• **Your assignment**
Every line containing "Risiko" should be identified and copied from the data below.

===

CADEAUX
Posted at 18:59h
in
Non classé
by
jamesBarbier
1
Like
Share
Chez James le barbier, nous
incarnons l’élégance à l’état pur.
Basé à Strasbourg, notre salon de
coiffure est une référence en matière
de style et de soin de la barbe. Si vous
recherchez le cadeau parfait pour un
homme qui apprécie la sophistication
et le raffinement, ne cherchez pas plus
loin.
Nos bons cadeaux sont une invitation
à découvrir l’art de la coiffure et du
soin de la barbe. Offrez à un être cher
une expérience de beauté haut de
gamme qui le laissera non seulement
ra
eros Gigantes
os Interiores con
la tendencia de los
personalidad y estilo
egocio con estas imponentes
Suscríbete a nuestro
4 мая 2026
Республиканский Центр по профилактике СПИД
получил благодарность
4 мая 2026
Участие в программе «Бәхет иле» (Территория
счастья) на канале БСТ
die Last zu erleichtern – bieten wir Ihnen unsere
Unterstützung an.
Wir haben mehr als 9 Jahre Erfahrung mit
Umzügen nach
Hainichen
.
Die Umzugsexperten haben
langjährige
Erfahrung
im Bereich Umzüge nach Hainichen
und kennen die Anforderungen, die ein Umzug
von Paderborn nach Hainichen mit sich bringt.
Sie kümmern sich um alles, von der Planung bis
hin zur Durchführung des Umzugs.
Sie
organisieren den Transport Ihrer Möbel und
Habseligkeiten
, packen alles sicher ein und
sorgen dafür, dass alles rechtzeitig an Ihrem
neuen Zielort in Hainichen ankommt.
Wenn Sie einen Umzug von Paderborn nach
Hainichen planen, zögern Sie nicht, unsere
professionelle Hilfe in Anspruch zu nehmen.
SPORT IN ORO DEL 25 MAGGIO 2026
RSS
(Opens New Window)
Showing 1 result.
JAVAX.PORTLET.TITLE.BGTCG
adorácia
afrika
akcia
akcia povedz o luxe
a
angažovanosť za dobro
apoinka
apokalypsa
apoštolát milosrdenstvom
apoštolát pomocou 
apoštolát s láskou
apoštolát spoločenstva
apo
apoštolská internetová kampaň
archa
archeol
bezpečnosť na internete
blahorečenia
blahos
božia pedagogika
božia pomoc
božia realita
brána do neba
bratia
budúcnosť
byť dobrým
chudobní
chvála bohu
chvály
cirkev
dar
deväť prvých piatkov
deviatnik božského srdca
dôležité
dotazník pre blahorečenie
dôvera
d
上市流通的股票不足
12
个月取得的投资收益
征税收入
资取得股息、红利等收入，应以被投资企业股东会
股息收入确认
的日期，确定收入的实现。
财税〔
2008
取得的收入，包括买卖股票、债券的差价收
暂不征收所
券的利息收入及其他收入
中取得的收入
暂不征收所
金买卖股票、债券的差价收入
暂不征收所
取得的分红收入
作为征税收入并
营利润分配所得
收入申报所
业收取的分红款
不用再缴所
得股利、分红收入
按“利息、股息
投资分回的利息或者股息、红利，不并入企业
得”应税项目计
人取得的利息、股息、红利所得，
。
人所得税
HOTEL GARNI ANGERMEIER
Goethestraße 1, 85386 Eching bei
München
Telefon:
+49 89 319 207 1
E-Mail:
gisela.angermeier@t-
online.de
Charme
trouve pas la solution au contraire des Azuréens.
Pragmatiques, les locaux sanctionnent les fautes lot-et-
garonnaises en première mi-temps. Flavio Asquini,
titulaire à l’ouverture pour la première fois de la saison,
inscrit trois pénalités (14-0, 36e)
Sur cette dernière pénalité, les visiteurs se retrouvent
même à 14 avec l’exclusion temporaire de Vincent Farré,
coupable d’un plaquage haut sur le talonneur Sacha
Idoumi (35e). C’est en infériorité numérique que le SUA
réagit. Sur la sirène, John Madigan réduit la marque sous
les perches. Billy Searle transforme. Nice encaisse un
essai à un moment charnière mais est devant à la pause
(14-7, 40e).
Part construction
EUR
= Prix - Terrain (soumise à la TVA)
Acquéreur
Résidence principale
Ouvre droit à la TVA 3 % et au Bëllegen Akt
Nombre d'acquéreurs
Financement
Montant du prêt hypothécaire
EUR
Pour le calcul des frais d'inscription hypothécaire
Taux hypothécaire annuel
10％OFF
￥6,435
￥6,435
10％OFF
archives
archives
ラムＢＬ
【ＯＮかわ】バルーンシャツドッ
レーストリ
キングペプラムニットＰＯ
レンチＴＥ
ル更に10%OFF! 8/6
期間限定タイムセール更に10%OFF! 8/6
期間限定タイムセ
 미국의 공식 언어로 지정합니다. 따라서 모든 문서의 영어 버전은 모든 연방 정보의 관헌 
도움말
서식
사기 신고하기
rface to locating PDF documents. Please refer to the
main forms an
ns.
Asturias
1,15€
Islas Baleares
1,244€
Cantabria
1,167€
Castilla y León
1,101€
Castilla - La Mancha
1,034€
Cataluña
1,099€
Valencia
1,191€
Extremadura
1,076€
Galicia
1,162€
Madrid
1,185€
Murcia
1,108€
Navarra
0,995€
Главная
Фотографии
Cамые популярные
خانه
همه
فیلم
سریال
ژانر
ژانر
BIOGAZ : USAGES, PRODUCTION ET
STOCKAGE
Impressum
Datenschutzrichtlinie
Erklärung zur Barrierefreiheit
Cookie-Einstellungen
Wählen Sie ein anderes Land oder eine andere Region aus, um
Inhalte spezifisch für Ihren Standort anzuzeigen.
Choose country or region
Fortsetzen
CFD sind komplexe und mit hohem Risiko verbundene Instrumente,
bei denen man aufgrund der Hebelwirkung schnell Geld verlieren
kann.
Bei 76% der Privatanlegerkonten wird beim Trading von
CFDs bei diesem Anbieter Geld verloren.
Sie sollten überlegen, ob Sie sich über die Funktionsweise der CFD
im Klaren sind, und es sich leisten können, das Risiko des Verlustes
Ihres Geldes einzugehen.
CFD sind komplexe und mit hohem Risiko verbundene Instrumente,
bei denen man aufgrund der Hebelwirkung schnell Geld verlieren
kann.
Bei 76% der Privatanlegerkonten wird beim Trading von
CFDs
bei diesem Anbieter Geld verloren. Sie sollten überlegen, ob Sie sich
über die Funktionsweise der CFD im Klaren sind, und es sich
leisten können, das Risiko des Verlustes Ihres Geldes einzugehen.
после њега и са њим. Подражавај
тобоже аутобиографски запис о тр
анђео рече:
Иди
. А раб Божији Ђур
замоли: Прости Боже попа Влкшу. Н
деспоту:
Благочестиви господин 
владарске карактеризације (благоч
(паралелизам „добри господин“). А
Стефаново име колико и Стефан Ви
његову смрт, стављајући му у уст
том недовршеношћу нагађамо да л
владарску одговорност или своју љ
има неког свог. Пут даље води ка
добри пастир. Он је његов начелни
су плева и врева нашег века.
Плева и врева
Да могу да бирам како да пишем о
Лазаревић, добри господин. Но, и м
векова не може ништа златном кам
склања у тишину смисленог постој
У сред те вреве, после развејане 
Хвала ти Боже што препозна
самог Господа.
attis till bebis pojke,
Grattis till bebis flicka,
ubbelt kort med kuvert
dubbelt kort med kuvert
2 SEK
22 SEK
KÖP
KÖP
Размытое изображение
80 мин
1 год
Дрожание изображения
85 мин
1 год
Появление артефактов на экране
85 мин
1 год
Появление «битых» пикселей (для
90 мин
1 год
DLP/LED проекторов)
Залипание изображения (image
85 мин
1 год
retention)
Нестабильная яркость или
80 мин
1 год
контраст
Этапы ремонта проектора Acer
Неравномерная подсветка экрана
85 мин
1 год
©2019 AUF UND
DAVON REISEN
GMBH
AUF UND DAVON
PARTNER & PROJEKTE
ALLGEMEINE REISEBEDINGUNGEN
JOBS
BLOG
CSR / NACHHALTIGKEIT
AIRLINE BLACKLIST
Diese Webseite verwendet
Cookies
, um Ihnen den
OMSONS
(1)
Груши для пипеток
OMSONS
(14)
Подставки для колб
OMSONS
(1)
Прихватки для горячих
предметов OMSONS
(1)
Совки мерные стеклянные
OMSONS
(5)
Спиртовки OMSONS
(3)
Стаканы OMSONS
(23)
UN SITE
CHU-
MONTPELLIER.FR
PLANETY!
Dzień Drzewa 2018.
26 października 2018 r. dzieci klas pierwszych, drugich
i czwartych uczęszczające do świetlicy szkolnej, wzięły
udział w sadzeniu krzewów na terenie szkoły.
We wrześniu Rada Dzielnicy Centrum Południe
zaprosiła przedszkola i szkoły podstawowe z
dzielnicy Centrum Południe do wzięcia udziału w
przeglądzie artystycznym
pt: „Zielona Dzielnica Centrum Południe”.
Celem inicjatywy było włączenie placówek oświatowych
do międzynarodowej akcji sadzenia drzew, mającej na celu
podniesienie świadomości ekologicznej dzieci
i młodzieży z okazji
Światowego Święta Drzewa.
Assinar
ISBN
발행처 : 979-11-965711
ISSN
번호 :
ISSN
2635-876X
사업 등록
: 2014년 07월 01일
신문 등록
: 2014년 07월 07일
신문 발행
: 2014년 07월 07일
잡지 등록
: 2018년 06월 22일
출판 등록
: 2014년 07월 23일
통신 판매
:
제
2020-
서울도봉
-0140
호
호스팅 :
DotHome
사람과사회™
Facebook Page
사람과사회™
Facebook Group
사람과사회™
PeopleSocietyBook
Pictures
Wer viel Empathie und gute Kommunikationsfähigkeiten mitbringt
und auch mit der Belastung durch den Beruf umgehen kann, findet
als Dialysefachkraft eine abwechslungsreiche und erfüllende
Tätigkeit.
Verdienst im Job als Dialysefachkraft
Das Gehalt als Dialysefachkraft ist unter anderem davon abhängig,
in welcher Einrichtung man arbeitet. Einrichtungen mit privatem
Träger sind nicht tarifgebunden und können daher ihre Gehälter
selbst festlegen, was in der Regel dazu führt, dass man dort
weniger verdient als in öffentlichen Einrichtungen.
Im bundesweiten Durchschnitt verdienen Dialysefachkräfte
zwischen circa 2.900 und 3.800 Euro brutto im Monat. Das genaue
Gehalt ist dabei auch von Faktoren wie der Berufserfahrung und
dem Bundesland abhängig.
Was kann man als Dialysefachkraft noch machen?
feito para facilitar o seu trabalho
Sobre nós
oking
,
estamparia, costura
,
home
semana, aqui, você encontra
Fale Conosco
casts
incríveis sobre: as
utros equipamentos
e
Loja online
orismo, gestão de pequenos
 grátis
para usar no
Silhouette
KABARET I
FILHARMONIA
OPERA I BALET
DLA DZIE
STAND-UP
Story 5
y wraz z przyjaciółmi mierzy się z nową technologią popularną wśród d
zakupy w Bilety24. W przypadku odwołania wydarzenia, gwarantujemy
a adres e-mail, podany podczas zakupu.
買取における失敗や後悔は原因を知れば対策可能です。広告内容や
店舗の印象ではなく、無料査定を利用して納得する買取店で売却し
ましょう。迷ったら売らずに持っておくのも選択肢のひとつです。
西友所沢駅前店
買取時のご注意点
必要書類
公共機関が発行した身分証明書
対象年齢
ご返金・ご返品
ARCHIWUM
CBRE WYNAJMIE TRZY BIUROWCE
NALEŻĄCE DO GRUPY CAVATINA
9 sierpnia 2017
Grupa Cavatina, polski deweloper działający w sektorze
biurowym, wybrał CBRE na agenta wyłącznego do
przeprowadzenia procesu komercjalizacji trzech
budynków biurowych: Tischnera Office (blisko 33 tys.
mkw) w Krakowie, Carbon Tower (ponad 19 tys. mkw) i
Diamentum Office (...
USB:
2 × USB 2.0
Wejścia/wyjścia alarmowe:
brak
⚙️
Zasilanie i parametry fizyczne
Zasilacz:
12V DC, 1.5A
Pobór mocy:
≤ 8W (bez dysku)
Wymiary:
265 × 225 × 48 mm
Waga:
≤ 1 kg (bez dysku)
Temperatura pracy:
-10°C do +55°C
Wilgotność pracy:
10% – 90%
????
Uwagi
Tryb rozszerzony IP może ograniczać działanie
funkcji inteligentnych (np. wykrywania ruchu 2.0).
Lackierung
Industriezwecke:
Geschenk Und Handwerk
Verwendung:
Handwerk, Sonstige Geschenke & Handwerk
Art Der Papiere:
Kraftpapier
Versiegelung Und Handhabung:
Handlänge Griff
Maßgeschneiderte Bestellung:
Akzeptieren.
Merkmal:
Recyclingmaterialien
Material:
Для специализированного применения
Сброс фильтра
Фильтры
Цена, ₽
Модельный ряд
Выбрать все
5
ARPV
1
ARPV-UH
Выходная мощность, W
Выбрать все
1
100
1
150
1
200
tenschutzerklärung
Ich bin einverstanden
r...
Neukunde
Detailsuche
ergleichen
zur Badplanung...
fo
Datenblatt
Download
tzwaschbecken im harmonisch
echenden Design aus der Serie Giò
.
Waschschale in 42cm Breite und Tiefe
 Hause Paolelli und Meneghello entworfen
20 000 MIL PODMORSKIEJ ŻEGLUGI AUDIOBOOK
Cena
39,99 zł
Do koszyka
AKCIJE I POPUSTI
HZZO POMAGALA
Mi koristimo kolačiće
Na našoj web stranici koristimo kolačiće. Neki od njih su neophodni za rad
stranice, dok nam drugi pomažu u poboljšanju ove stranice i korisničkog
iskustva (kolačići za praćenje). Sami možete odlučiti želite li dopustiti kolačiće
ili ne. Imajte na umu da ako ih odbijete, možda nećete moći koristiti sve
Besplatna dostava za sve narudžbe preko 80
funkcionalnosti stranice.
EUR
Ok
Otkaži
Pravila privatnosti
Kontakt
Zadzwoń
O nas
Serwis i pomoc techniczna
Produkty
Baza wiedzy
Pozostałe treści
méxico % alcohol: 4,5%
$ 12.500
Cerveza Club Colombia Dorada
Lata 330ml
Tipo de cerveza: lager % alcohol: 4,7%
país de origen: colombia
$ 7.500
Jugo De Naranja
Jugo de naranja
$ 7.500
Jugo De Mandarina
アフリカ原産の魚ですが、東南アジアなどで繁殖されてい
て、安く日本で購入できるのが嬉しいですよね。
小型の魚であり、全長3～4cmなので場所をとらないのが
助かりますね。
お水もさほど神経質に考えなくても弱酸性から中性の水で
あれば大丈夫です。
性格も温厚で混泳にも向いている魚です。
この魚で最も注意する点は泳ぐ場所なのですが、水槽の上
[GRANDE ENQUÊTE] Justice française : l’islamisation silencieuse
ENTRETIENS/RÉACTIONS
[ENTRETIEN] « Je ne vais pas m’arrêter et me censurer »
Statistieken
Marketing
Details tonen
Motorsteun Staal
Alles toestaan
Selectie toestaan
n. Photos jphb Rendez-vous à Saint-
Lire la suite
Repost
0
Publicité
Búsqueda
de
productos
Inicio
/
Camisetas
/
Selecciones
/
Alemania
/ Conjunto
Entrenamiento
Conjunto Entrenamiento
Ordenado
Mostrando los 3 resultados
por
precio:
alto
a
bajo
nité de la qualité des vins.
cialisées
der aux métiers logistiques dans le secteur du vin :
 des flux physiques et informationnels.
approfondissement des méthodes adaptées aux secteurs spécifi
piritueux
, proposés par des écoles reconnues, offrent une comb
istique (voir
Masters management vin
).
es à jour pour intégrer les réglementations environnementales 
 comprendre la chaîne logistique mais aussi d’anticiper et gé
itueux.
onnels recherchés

===

• **Finished exercise**
CFD sind komplexe und mit hohem Risiko verbundene Instrumente,
im Klaren sind, und es sich leisten können, das Risiko des Verlustes
CFD sind komplexe und mit hohem Risiko verbundene Instrumente,
leisten können, das Risiko des Verlustes Ihres Geldes einzugehen.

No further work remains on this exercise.